A week ago, President Donald Trump said he'd be "proud" to shut down the government if Congress, led by fellow Republicans, didn't give him the money he wanted for his long-promised border wall with Mexico.
Now, the government is heading toward a partial shutdown if a spending impasse isn't settled by midnight. And Trump is saying that if enough Senate Democrats don't go along with a House-passed plan that includes the border money, then it'll be a "Democrat Shutdown!"
And Trump is tweeting that the Senate's Republican leader, Mitch McConnell, "should fight for the Wall and Border Security as hard as he fought for anything."
But as it's shaping up, the plan is expected to fall short in the Senate.
Trump has bent to conservative pressure and overruled many advisers by backing away from a stopgap bill without the wall money that would have averted the looming shutdown.
The federal government is heading toward a partial shutdown by day's end over President Donald Trump's demand for money for a long-promised border wall with Mexico.
The Senate is being called back to session to consider a package approved by House Republicans.
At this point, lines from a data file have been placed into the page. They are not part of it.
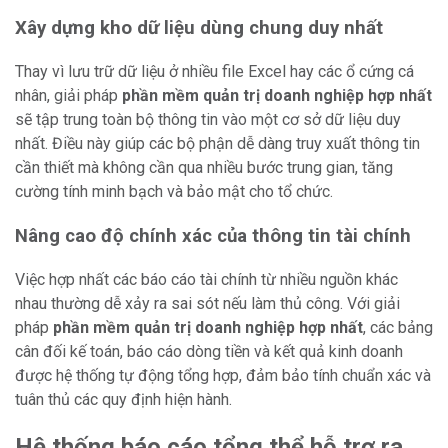
Xây dựng kho dữ liệu dùng chung duy nhất
Thay vì lưu trữ dữ liệu ở nhiều file Excel hay các ổ cứng cá
nhân, giải pháp
phần mềm quản trị doanh nghiệp hợp nhất
sẽ tập trung toàn bộ thông tin vào một cơ sở dữ liệu duy
nhất. Điều này giúp các bộ phận dễ dàng truy xuất thông tin
cần thiết mà không cần qua nhiều bước trung gian, tăng
cường tính minh bạch và bảo mật cho tổ chức.
Nâng cao độ chính xác của thông tin tài chính
Việc hợp nhất các báo cáo tài chính từ nhiều nguồn khác
nhau thường dễ xảy ra sai sót nếu làm thủ công. Với giải
pháp
phần mềm quản trị doanh nghiệp hợp nhất
, các bảng
cân đối kế toán, báo cáo dòng tiền và kết quả kinh doanh
được hệ thống tự động tổng hợp, đảm bảo tính chuẩn xác và
tuân thủ các quy định hiện hành.
Hệ thống báo cáo tổng thể hỗ trợ ra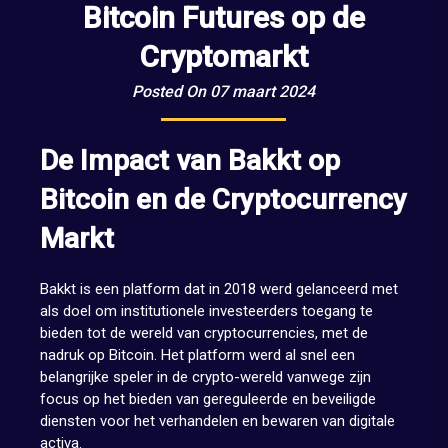
Bitcoin Futures op de
Cryptomarkt
Posted On 07 maart 2024
De Impact van Bakkt op
Bitcoin en de Cryptocurrency
Markt
Bakkt is een platform dat in 2018 werd gelanceerd met
als doel om institutionele investeerders toegang te
bieden tot de wereld van cryptocurrencies, met de
nadruk op Bitcoin. Het platform werd al snel een
belangrijke speler in de crypto-wereld vanwege zijn
focus op het bieden van gereguleerde en beveiligde
diensten voor het verhandelen en bewaren van digitale
activa.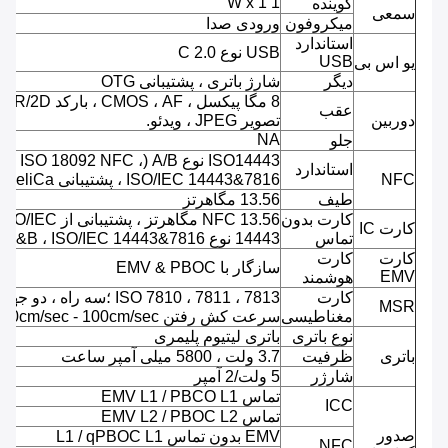
1 W x 1
گوینده
سمعی
میکروفون
ورودی صدا
استاندارد
USB نوع C 2.0
USB
یو اس بی
دیگر
شارژ باتری ، پشتیبانی OTG
8 مگا پیک
عقب
دوربین
تصویر JPEG ، ویدئو.
NA
جلو
ISO14443 نوع A/B (ISO 18092 NFC ،
استاندارد
NFC
ISO/IEC 14443&7816 ، پشتیبانی FeliCa)
طیف
13.56 مگاهرتز
کارت بدون
NFC 13.56 مگاهرتز ، پشتیبانی از ISO/IEC
کارت IC
تماس
14443 نوع A&B ، ISO/IEC 14443&7816
کارت
کارت
سازگار با EMV & PBOC
EMV
هوشمند
کارت
ISO 7810 ، 7811 ، 7813 ؛سه راه ، دو جهت
MSR
مغناطیسی
سرعت کش رفتن 10cm/sec - 100cm/sec.
نوع باتری
باتری لیتیوم پلیمری
باتری
ظرفیت
3.7 ولت ، 5800 میلی آمپر ساعت
شارژر
5 ولت/2 آمپر
تماس EMV L1 / PBCO L1
ICC
تماس EMV L2 / PBOC L2
صدور
EMV بدون تماس L1 / qPBOC L1
NFC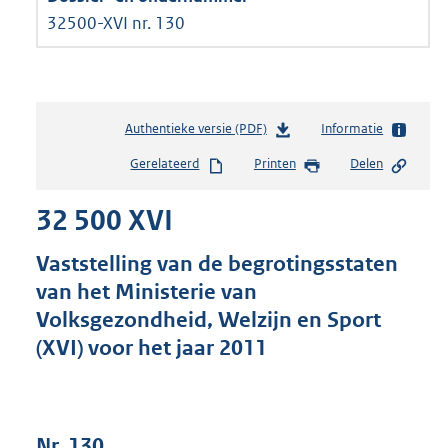
32500-XVI nr. 130
Authentieke versie (PDF)
b
Informatie
e
Gerelateerd
Printen
Delen
s
t
32 500 XVI
a
n
d
Vaststelling van de begrotingsstaten
s
van het Ministerie van
g
Volksgezondheid, Welzijn en Sport
r
o
(XVI) voor het jaar 2011
o
t
t
e
Nr. 130
: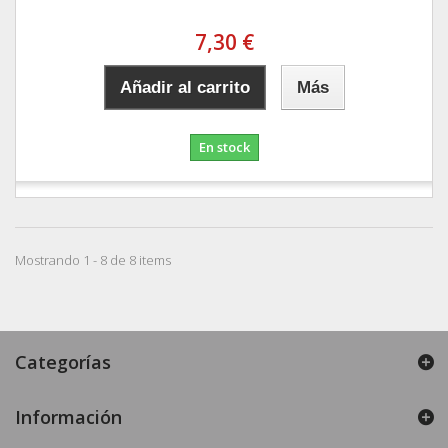
7,30 €
Añadir al carrito
Más
En stock
Mostrando 1 - 8 de 8 items
Categorías
Información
It includes $5.7 billion Trump wants for the southern border with Mexico. And it's probably going to be rejected by senators.
The White House says Trump won't travel to Florida on Friday as planned for Christmas if the government is shutting down. The deadline for a deal is at midnight.
More than 800,000 federal workers will be facing furloughs or forced to work without pay. The Department of Veterans Affairs and others agencies will operate as usual.
At issue is in the impasse is money for other departments, including Homeland Security, and for national parks.
Senators already passed their own short-term spending bill with border security money, but that plan provided no money for the wall.